[Transcribed page contents]

⁂

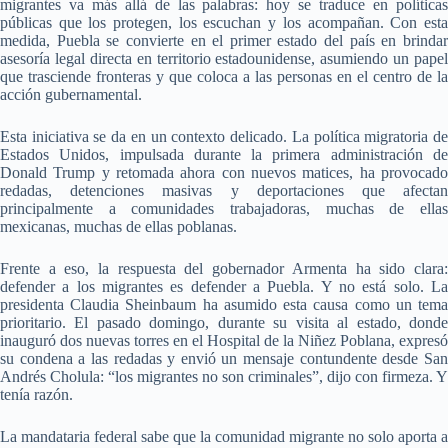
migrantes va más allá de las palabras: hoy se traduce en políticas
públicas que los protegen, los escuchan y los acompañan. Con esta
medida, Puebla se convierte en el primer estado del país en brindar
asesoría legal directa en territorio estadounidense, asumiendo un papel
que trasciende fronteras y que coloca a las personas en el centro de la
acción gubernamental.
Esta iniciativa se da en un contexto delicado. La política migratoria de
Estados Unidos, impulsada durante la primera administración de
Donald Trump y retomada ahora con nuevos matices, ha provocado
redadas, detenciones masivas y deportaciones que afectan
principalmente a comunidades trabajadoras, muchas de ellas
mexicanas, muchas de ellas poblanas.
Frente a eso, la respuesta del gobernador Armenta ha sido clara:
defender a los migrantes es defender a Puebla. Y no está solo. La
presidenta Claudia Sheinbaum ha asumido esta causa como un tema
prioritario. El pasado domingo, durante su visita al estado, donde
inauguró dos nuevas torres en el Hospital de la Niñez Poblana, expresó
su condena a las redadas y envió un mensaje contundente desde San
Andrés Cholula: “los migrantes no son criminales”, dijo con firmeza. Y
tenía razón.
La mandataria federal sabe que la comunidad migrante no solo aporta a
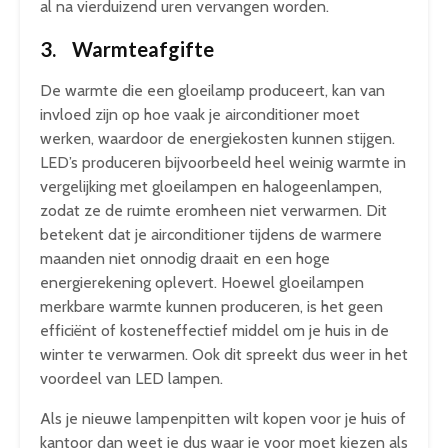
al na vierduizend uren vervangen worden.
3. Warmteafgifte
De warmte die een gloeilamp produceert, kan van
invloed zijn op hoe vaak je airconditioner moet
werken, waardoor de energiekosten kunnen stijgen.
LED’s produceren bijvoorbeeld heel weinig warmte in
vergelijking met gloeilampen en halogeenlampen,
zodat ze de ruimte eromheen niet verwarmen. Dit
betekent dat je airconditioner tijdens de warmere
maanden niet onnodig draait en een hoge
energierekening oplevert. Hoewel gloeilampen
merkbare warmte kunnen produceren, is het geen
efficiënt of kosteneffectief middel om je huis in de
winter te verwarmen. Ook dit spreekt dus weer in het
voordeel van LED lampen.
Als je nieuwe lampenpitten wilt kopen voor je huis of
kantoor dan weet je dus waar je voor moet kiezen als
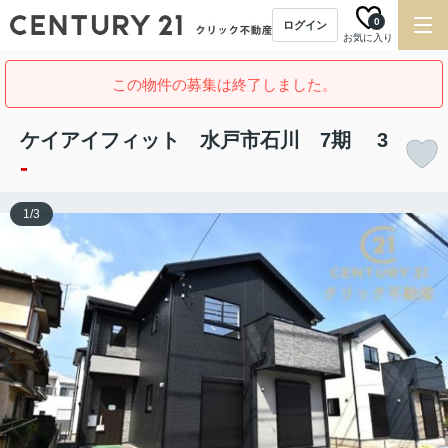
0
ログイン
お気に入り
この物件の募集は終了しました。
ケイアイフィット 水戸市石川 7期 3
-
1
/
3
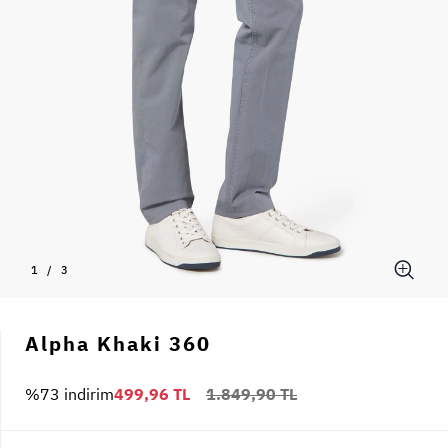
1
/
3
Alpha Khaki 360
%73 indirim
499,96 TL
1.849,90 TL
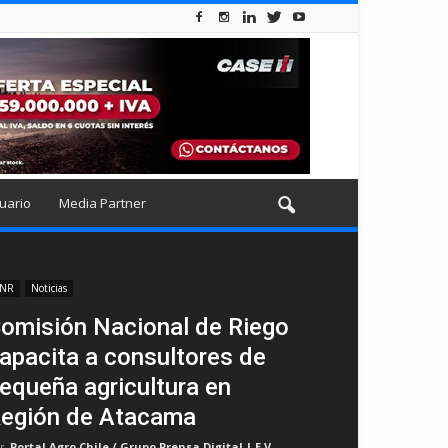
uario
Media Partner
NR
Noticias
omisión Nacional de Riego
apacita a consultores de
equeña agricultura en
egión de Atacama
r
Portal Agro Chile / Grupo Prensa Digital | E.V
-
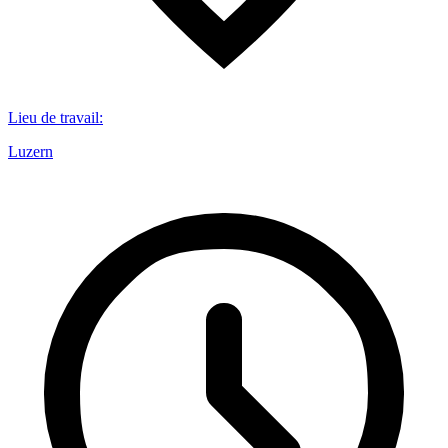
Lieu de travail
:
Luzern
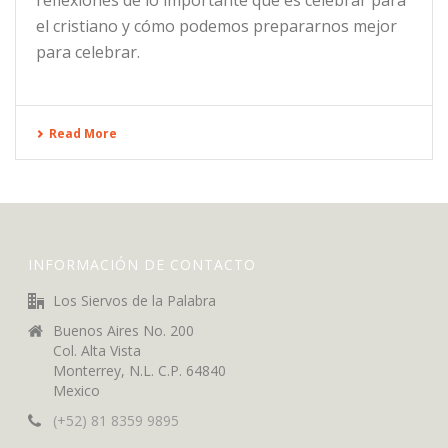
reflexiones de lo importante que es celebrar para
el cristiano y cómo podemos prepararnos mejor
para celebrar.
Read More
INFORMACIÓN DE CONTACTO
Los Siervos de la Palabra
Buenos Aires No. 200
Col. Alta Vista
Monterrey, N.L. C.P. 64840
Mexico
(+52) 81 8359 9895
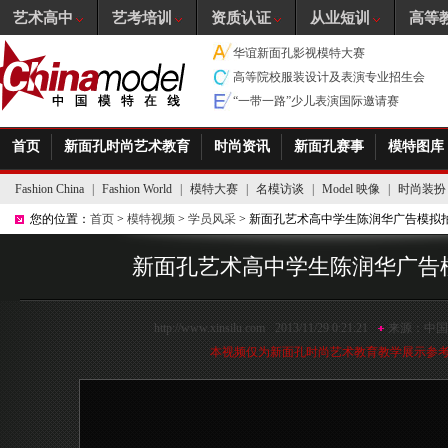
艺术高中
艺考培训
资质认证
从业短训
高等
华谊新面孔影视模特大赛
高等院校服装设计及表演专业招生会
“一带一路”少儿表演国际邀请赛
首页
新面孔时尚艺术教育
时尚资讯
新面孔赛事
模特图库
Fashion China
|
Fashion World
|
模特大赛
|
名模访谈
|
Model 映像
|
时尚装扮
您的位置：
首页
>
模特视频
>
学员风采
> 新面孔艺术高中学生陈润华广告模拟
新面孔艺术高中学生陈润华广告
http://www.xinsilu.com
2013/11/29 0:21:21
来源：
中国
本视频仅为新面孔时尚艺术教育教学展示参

⁂

Task details
Restate word for word every line from the one with "Lieu de travail" up to and including the one with "华谊新面孔影视模特大赛" in the records above, minus the pictures.

Answer space
Lieu de travail
:
Luzern
reflexiones de lo importante que es celebrar para
el cristiano y cómo podemos prepararnos mejor
para celebrar.
Read More
INFORMACIÓN DE CONTACTO
Los Siervos de la Palabra
Buenos Aires No. 200
Col. Alta Vista
Monterrey, N.L. C.P. 64840
Mexico
(+52) 81 8359 9895
艺术高中
艺考培训
资质认证
从业短训
高等
华谊新面孔影视模特大赛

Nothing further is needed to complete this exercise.